## What you need to do
Your task is to transcribe all of the data below exactly, omitting the images.

Stored data entries
##########

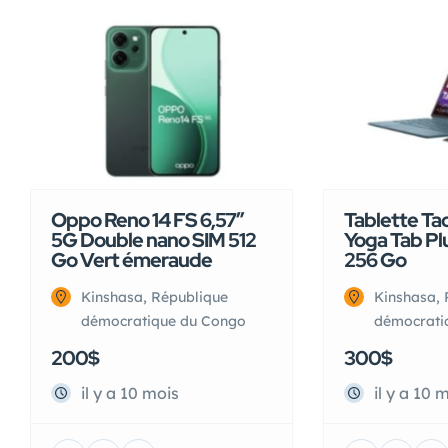
Oppo Reno 14 FS 6,57″
Tablette Ta
5G Double nano SIM 512
Yoga Tab Plu
Go Vert émeraude
256 Go
Kinshasa, République
Kinshasa, 
démocratique du Congo
démocrati
200$
300$
il y a 10 mois
il y a 10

##########

## Result of the task
Oppo Reno 14 FS 6,57″
Tablette Ta
5G Double nano SIM 512
Yoga Tab Plu
Go Vert émeraude
256 Go
Kinshasa, République
Kinshasa, 
démocratique du Congo
démocrati
200$
300$
il y a 10 mois
il y a 10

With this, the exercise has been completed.